Is PGP for user authentication a good idea?
You should never try to secure a "real" web application with a scheme that you invented on your own. As such we shouldn't discuss practicalities on how you would actually implement or use such a method.
Will it work?
Your scheme does not send a password over the wire. What immediately jumps out is that you send the private key to the server, which never does anything with it, for no reason. Yes, it is supposedly still protected by the password, but why?
As others have pointed out, the private key is supposed to remain with the owner.
Even if you consider the private key's password encryption, there is the following problems (at least):
- Handing out the private key in your scheme is essentially the same as making the password hash public: Anyone can now do an offline dictionary attack against the key's password; and nobody can stop that.
- Even worse, they can get the key for a given login, meaning that they can check if a user exists and then attack the password for the user name.
With a small modification, your scheme would be a very simple form of public key authentication:
- The client creates a key pair, and sends the public key to the server
- To log in, the server sends out a random string.
- The client signs the string and sends it back to the server.
- The server verifies the signature to make sure the client has the private key
Something like this is actually already possible in https using client certificates. The same thing is used for ssh.
The Challenge-Response mechanism mentioned by ThoriumBR is another way of authenticating, although the implementation described there assumes that the server stores the password in cleartext -- which is much more dangerous than sending it over an encrypted connection.
Will it be "better"?
No. The scenario that you want to defend against is supposedly that someone gets inside the encrypted https connection. If you assume that this is the case, they would not only be able to read the password but also steal your session cookie and all the data that is shown in your session. In that case, the attacker has already won, regardless of whether they read the password or not.
You could of course roll your own encryption and authentication, but the question is why you'd think that this will be better than the https connection?
The realistic scenario isn't that someone breaks the https connection, it is that someone breaks into the server's database and tries to "recover" the passwords in an offline attack. This is what most authentication schemes try to defend against.
The danger with passwords is not that they are interceptable, but that they can be guessed.
What should you do in real life?
For a "real" web application, use an established framework and a well-known authentication library. Don't write it yourself, because it is easy to get wrong and very hard to get right.
Don't use SHA-anything for hashing the passwords, use a dedicated password-hashing function such as bcrypt or PBKDF2 to make attacks more difficult (see this answer also). You can also use or add some TOTP mechanism for your app, which is better than just a password.
Addendum
You added the following after I wrote my answer:
My requirement is that the only thing users ever need to provide for successful authentication is their username/password and nothing else, regardless of what device they are using or whether they were logged in on that device before.
This explains why you want to send the private key back to the server, although it doesn't change the reason why it is a bad idea.
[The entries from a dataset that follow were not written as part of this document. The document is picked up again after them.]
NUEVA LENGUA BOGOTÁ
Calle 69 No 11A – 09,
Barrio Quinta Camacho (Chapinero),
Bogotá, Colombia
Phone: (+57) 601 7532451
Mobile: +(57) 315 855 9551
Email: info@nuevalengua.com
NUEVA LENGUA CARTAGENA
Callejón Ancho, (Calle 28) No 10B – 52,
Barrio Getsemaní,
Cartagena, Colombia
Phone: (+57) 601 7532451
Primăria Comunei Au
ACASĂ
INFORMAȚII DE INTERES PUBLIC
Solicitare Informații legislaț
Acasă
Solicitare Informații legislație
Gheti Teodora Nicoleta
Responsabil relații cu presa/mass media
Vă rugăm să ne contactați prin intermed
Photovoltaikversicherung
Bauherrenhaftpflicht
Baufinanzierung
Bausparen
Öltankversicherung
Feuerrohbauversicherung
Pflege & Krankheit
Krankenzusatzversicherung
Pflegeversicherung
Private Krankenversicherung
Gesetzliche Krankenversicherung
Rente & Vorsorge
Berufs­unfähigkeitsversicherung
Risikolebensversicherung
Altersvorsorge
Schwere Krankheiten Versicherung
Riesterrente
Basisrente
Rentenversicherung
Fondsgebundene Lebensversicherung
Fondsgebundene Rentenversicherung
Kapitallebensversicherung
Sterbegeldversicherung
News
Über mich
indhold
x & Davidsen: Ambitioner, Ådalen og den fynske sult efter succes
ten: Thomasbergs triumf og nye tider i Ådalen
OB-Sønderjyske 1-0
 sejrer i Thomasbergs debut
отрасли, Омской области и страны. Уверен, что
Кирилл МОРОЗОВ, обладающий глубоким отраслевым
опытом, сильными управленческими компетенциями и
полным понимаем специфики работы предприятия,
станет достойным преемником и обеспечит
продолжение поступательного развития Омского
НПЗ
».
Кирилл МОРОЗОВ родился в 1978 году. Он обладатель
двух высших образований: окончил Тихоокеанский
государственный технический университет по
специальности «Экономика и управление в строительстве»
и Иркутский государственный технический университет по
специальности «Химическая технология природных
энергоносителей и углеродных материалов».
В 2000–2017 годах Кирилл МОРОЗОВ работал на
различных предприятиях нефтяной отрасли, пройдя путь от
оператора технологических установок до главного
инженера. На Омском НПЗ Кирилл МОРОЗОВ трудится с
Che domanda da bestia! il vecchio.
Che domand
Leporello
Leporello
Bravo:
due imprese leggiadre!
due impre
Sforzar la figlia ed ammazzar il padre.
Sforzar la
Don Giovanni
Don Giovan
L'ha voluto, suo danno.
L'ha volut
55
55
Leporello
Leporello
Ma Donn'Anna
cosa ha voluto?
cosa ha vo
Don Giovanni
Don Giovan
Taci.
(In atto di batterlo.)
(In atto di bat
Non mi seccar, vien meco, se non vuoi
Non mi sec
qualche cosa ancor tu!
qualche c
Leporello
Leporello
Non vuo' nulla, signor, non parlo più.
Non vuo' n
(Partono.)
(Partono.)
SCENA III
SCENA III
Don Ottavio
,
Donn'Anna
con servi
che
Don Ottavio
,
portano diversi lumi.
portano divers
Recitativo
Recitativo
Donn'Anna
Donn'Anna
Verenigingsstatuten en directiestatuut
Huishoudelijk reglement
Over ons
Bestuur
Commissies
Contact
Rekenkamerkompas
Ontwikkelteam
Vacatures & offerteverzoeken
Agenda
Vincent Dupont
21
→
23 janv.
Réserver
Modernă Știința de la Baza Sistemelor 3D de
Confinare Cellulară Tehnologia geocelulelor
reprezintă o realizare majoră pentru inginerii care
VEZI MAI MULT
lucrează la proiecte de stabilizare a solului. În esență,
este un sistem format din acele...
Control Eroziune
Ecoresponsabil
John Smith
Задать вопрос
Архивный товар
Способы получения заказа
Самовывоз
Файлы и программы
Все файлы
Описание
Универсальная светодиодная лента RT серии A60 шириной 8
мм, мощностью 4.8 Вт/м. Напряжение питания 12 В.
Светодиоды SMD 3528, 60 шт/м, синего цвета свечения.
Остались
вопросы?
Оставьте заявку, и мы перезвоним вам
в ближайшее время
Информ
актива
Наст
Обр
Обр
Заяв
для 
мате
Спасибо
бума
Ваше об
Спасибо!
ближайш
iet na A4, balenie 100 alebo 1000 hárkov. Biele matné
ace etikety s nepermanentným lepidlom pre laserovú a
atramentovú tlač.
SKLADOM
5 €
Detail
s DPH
You could still use a challenge-response mechanism, like ThoriumBR suggested. There are even advanced challenge-repsonse mechanisms such as SRP which use clever math to avoid storing the password on the server.
However, all those mechanisms, and also client-side hashing (see this answer), have one thing in common:
They need to execute code on the client side.
In a web app, this can only be Javascript sent by the server. Implementing the client side is not the problem (there is even a OpenPGP library), but since you worry about the security of the https connection, you have another problem:
Any man in the middle could therefore simply inject malicious client side code to steal the password, rendering your whole clever mechanism obsolete.
As the others said, private keys aren't shared. full stop. Otherwise, they are called public keys.
But: Cryptographically signing on is pretty standard. HTTPS supports that:
Authentication using HTTPS client certificates; and all modern browsers have the built-in means to generate the necessary keys when asked to.
Your problem has already been solved; the user generates a key pair, gives you its public key, keeps the private key, and upon connection, the server asks the client to prove they own the private key (essentially, by letting them sign something).
Done!
Other cryptographically established methods include at least one method I'm aware of:
Single-sign on via Kerberos ticket – this is extremely wide-spread in intranets that use Active Directory. Again, modern browsers (at least Edge, Internet Explorer, and Firefox) support this out of the box – on both windows and Linux (haven't tried on OS X or FreeBSD)
While I like the idea of PGP for login, this is not the way it's supposed to work. The private key should remain on the client side, always, and never be shared with anyone. This setup encourages bad practices and provide incorrect education about PGP.
What you could do is, have users upload their public key to the server, and then you present them a challenge (basically, an encrypted string) upon login, that requires the private key and of course the associated passphrase..
The problem is that few people know PGP or have a serious inclination to use it. If you can do it, go for it.